A população carcerária feminina subiu de 5.601 para 37.380 detentas entre 2000 e 2014, um crescimento de 567% em 15 anos. A maioria dos casos é por tráfico de drogas, motivo de 68% das prisões. Os dados integram o Infopen Mulheres, levantamento nacional de informações penitenciárias do Ministério da Justiça, que, pela primeira vez, aprofunda a análise com o recorte de gênero. A divulgação do estudo inédito foi nesta quinta-feira (5/11), em Brasília (DF). O Coordenador do Departamento de Monitoramento e Fiscalização do Sistema Carcerário e de Medidas Socioeducativas do CNJ (DMF/CNJ), Luís Geraldo Lanfredi, participou da solenidade.
No total, as mulheres representam 6,4% da população carcerária do Brasil, que é de aproximadamente 607 mil detentos.

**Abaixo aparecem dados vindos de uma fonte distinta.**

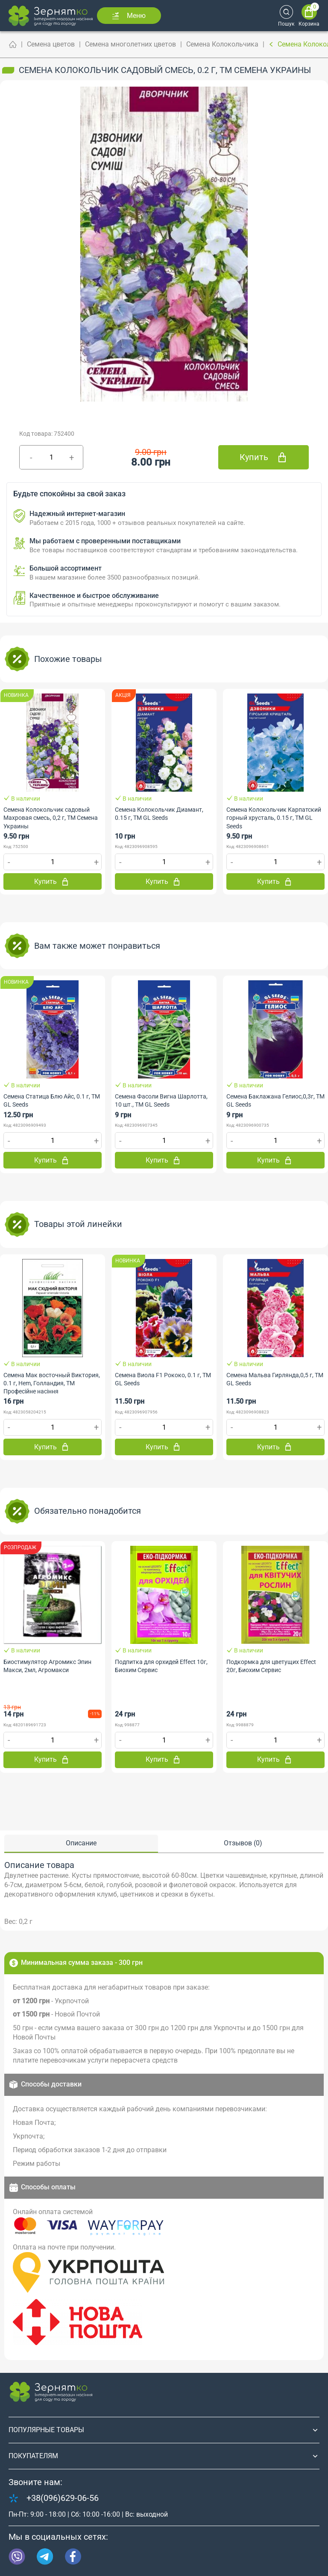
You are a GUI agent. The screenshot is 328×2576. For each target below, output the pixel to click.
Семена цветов (51, 44)
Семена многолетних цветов (130, 44)
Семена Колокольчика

A taxa de mulheres presas no país é superior ao crescimento geral da população carcerária, que teve aumento de 119% no mesmo período. Na comparação com outros países, o Brasil apresenta a quinta maior população carcerária feminina do mundo, atrás apenas dos Estados Unidos (205.400 detentas), China (103.766) Rússia (53.304) e Tailândia (44.751).
Os dados da realidade da mulher no sistema carcerário foram extraídos do levantamento divulgado pelo Ministério da Justiça em junho deste ano (ano base 2014), que, no entanto, não trazia detalhamento por gênero. Nesta quinta-feira, foi apresentado o perfil das mulheres privadas de liberdade por escolaridade, cor, faixa etária, estado civil, além do percentual de presas por natureza da prisão, (provisória ou sentenciada), tipo de regime (fechado, semiaberto ou aberto) e a natureza dos crimes pelos quais foram condenadas.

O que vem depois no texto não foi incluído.